EXERCISE INPUT —

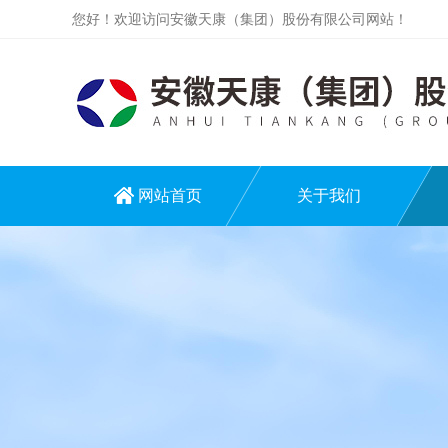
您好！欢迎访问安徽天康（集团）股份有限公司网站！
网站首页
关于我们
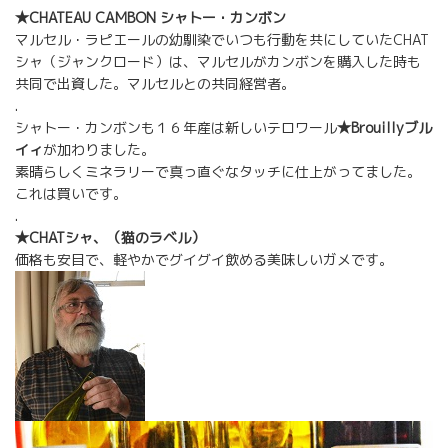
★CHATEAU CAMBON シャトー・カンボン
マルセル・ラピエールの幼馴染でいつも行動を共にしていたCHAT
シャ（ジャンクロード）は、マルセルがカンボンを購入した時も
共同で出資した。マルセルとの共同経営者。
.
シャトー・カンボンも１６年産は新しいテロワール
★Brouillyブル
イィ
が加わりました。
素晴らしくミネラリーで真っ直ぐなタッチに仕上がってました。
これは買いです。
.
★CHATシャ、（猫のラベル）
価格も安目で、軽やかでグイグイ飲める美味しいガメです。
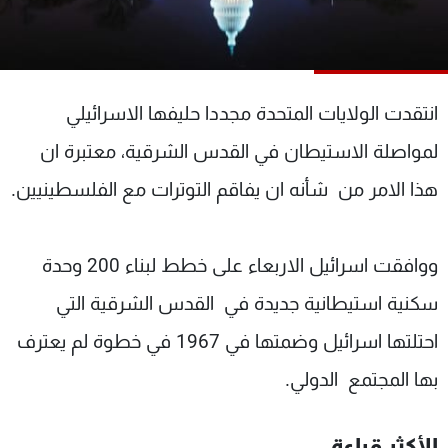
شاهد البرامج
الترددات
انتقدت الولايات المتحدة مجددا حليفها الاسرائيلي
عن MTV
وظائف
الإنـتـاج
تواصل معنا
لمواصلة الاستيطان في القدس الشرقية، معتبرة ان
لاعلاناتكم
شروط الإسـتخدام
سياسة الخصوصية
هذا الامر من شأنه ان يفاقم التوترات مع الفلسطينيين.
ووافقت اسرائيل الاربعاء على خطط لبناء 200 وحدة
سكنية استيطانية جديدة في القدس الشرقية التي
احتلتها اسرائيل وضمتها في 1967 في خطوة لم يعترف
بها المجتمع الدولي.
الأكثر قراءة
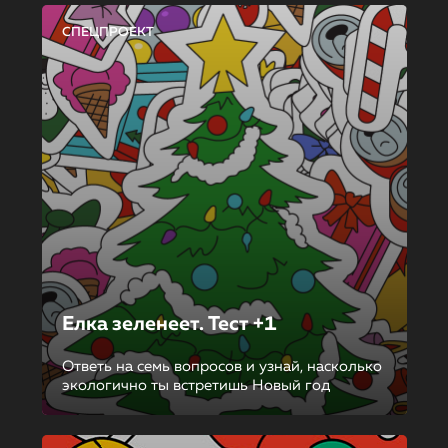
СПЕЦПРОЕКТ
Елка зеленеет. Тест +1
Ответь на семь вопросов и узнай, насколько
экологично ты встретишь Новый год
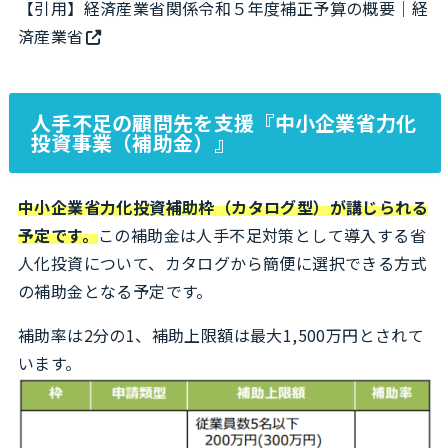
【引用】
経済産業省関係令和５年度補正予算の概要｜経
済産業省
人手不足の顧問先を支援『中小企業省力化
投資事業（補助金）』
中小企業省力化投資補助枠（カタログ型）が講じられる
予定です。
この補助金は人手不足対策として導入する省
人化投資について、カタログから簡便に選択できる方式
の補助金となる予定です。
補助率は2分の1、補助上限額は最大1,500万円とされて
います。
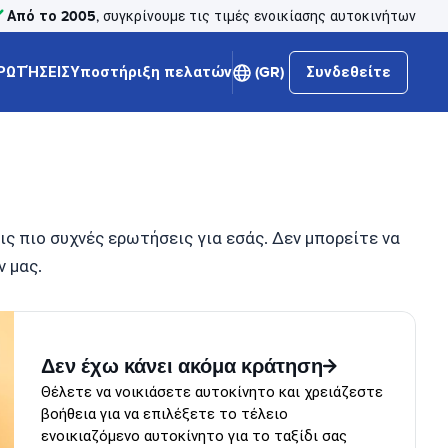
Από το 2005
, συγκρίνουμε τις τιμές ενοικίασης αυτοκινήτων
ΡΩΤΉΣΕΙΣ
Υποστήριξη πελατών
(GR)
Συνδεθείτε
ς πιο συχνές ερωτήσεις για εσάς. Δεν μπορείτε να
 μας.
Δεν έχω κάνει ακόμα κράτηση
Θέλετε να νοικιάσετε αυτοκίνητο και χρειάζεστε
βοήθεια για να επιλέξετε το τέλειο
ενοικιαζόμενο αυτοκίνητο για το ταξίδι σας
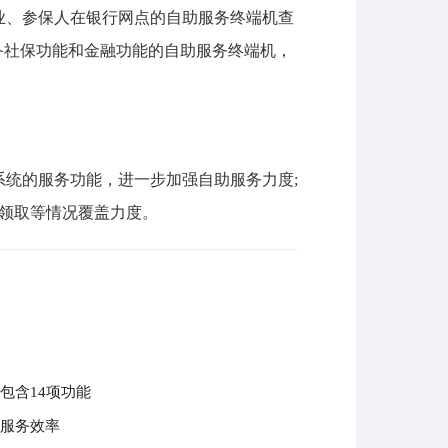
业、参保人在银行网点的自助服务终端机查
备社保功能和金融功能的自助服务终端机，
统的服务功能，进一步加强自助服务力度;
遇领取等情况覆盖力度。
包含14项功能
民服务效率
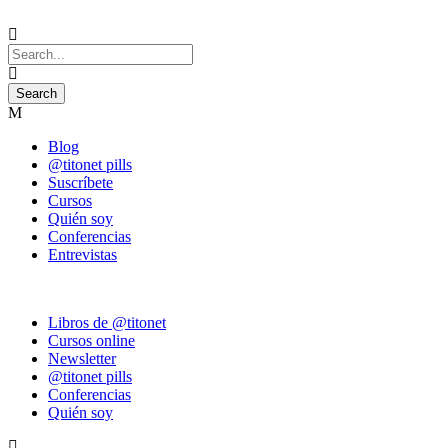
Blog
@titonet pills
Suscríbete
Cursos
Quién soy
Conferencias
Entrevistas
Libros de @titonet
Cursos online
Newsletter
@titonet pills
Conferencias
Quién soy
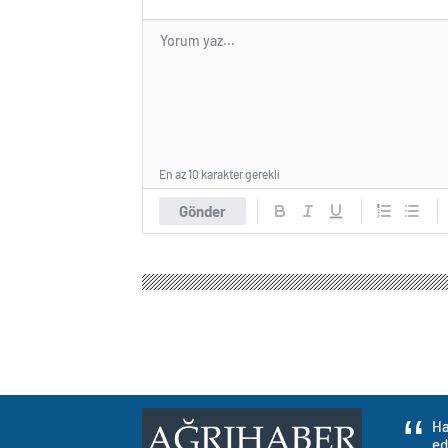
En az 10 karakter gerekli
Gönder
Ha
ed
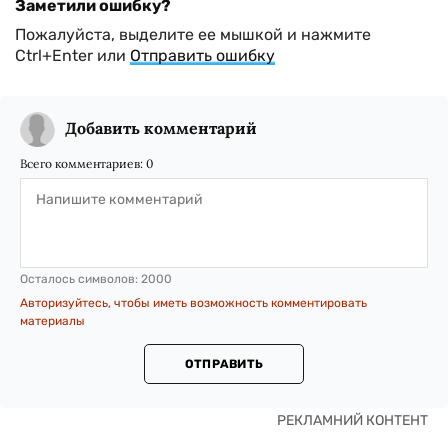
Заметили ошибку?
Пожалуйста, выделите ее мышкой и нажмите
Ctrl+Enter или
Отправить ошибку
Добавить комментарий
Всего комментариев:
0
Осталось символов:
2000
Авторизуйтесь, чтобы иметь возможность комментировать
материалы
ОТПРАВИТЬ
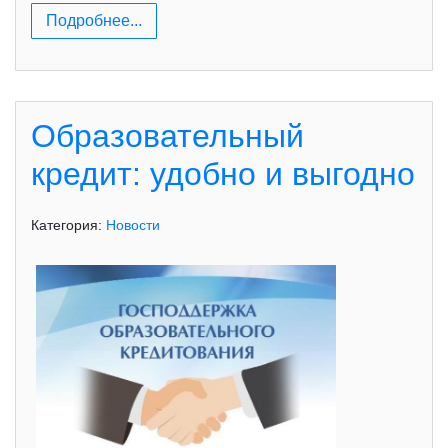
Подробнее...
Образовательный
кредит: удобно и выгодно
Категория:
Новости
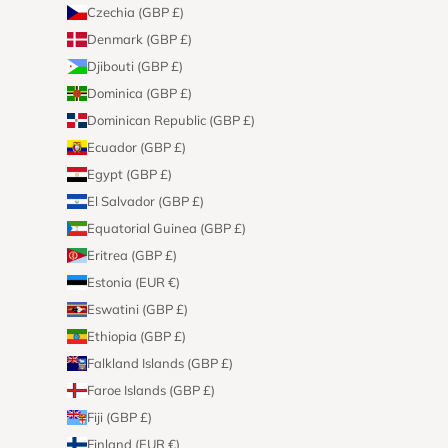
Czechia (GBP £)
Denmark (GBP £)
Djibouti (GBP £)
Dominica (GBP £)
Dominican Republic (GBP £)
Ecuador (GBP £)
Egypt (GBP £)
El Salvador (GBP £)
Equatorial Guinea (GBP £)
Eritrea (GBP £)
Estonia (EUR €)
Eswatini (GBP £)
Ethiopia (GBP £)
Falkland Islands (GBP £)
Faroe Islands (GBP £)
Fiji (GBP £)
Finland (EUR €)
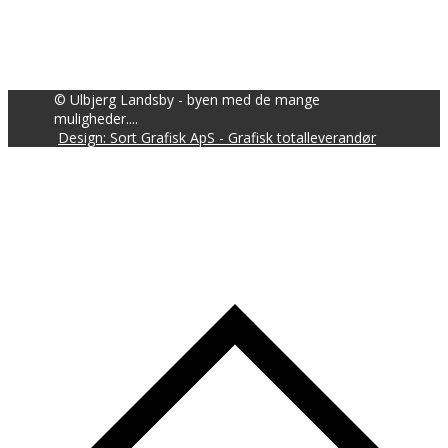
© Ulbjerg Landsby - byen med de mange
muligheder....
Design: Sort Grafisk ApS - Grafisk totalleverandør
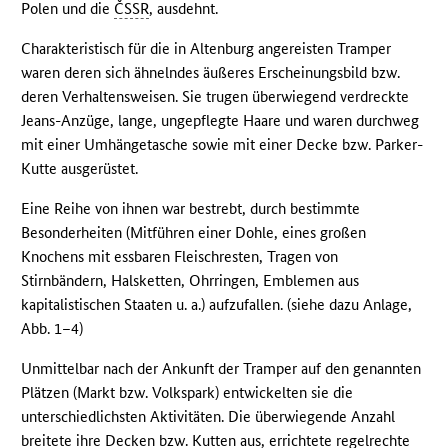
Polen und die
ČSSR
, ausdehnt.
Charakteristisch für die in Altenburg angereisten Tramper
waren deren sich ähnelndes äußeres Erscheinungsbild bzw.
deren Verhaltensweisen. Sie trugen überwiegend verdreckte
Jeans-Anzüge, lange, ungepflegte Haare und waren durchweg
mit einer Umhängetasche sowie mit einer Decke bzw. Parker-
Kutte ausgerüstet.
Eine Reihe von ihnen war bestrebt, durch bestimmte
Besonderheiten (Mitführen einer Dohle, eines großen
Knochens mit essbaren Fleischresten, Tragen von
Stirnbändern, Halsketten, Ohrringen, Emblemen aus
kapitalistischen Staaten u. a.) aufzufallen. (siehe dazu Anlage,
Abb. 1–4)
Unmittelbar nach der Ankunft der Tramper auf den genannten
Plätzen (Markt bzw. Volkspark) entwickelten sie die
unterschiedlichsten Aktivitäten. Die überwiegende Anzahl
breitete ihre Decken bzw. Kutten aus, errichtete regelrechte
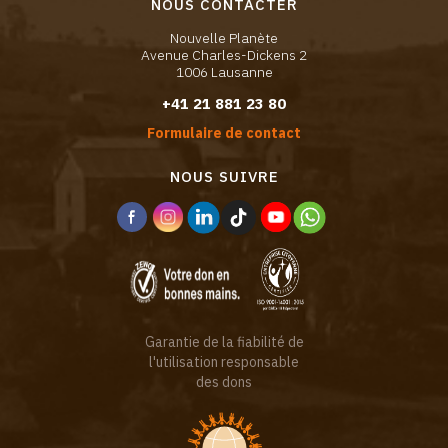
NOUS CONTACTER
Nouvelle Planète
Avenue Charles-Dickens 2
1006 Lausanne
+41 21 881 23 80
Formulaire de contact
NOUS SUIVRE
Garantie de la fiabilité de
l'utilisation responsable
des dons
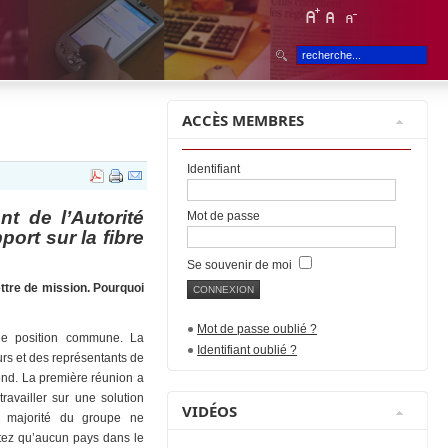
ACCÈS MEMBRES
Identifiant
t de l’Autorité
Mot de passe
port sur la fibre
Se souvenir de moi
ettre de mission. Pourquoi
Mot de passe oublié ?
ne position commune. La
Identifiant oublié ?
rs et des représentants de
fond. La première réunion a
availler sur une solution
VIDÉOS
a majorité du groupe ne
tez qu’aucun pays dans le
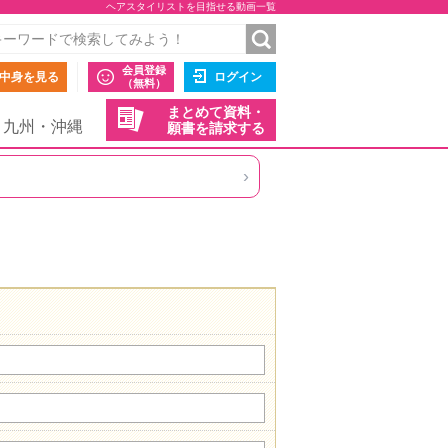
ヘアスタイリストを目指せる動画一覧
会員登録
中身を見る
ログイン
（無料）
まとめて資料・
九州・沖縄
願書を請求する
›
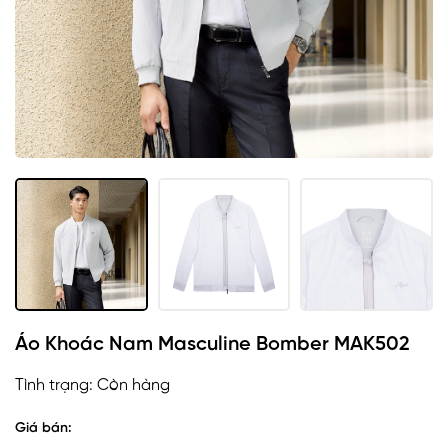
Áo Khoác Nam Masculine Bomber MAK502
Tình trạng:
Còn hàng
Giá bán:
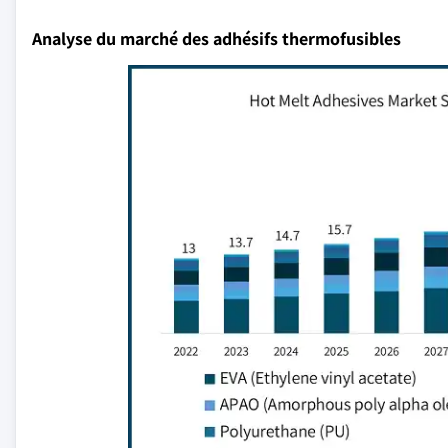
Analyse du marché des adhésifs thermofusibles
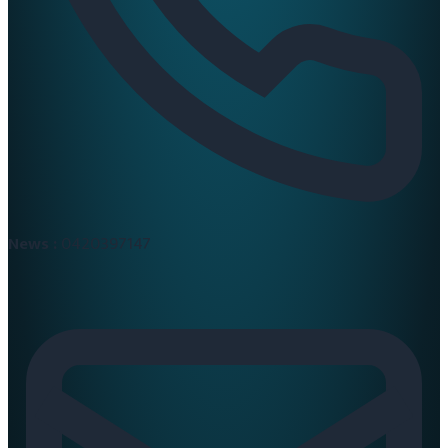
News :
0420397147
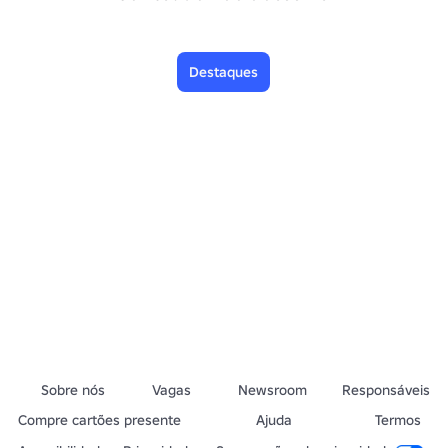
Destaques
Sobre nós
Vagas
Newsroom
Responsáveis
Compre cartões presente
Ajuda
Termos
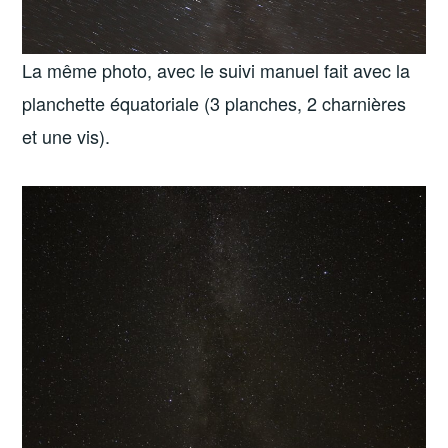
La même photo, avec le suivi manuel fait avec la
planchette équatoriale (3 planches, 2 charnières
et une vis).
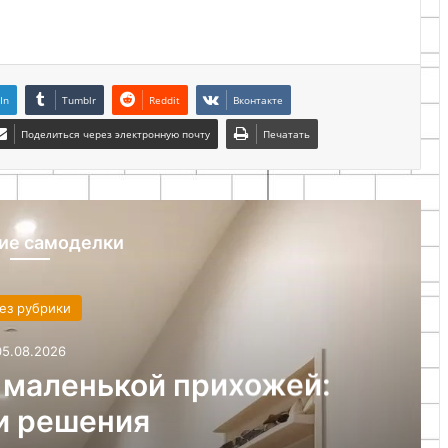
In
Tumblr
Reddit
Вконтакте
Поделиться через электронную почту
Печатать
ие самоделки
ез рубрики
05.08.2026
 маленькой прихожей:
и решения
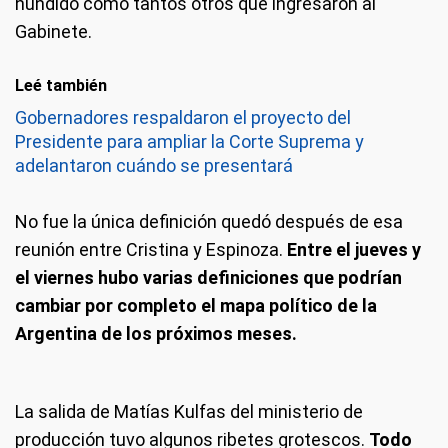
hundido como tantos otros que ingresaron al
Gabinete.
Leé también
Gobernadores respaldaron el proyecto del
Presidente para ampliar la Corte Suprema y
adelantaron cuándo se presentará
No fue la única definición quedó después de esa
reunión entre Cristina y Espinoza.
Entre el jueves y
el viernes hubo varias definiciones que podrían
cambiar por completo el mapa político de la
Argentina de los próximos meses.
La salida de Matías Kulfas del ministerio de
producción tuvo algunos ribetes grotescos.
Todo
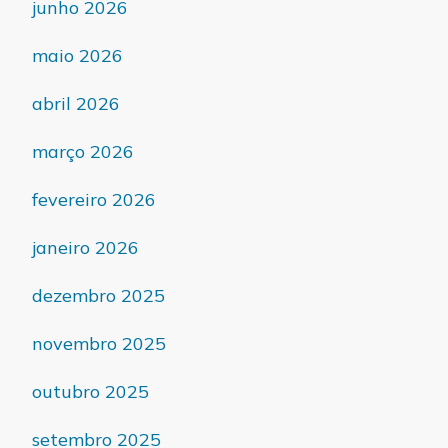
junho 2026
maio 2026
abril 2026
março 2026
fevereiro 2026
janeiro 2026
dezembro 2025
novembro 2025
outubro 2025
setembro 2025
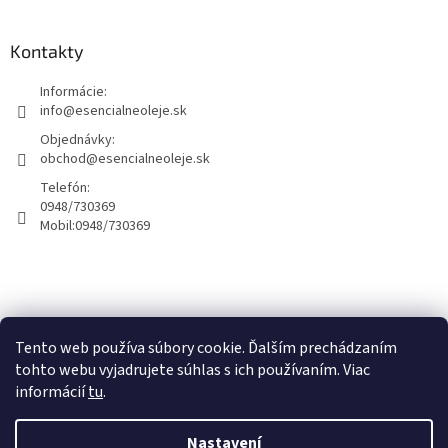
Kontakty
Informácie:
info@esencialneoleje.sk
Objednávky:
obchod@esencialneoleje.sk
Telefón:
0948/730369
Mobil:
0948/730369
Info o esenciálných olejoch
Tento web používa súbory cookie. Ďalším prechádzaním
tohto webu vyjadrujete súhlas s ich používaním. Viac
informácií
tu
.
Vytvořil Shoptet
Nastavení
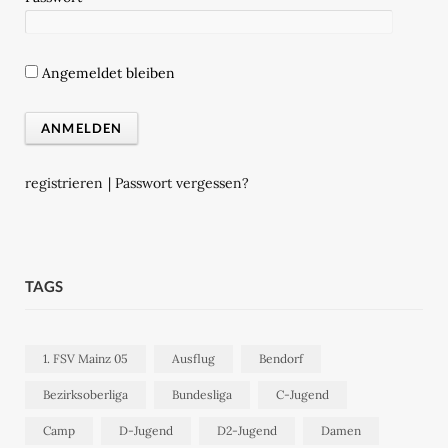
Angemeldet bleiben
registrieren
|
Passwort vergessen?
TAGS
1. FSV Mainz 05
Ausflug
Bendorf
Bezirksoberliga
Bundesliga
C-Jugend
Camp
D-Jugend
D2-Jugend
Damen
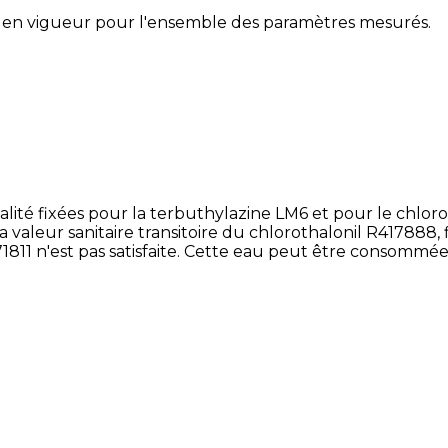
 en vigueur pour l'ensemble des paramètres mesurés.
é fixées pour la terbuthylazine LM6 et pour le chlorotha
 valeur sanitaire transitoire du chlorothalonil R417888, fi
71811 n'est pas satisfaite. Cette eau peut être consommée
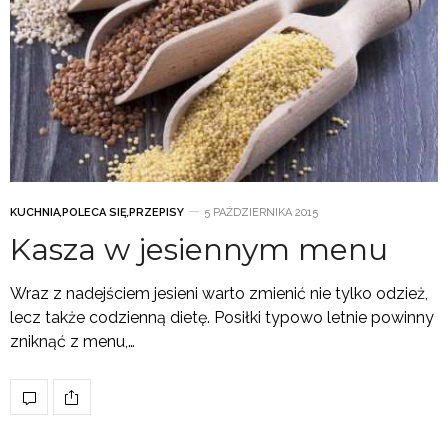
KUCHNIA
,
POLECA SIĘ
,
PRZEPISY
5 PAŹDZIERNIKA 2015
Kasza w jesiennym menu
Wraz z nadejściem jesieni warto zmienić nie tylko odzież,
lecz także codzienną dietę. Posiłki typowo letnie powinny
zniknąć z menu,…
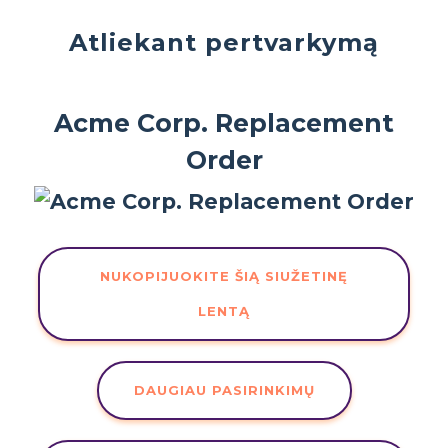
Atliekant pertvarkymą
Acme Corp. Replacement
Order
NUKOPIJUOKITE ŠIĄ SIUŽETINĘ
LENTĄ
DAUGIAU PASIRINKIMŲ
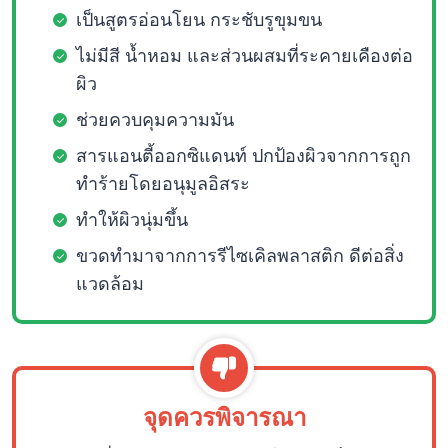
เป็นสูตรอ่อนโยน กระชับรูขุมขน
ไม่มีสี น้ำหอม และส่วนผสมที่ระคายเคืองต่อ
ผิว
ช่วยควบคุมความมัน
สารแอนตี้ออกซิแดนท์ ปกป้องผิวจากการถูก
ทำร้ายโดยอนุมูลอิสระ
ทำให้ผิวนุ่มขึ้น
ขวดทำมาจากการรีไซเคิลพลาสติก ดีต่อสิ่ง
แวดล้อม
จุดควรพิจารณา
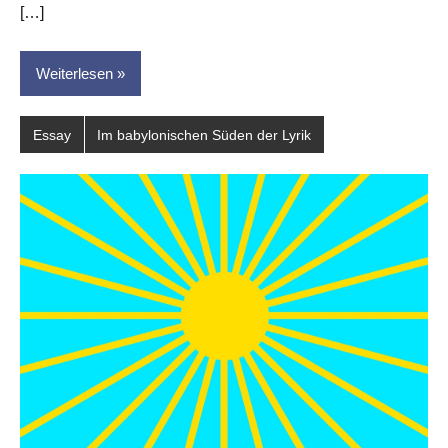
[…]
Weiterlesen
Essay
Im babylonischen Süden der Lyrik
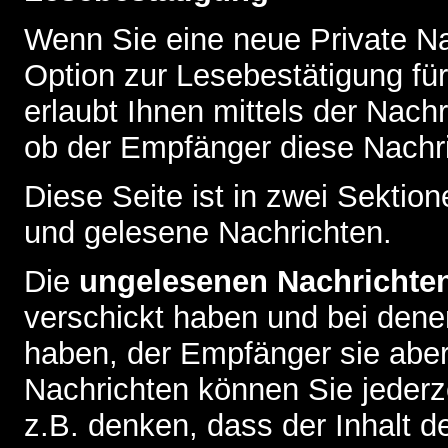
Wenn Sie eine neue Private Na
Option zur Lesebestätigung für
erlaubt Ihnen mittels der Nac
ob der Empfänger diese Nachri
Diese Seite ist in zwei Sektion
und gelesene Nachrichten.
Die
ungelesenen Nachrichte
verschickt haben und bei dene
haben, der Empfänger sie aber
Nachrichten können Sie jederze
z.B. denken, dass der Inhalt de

TASK TO CARRY OUT —
If the string "القدس" is in a line of the entries, pick that line out.

RESULT —
لمواصلة الاستيطان في القدس الشرقية، معتبرة ان
سكنية استيطانية جديدة في القدس الشرقية التي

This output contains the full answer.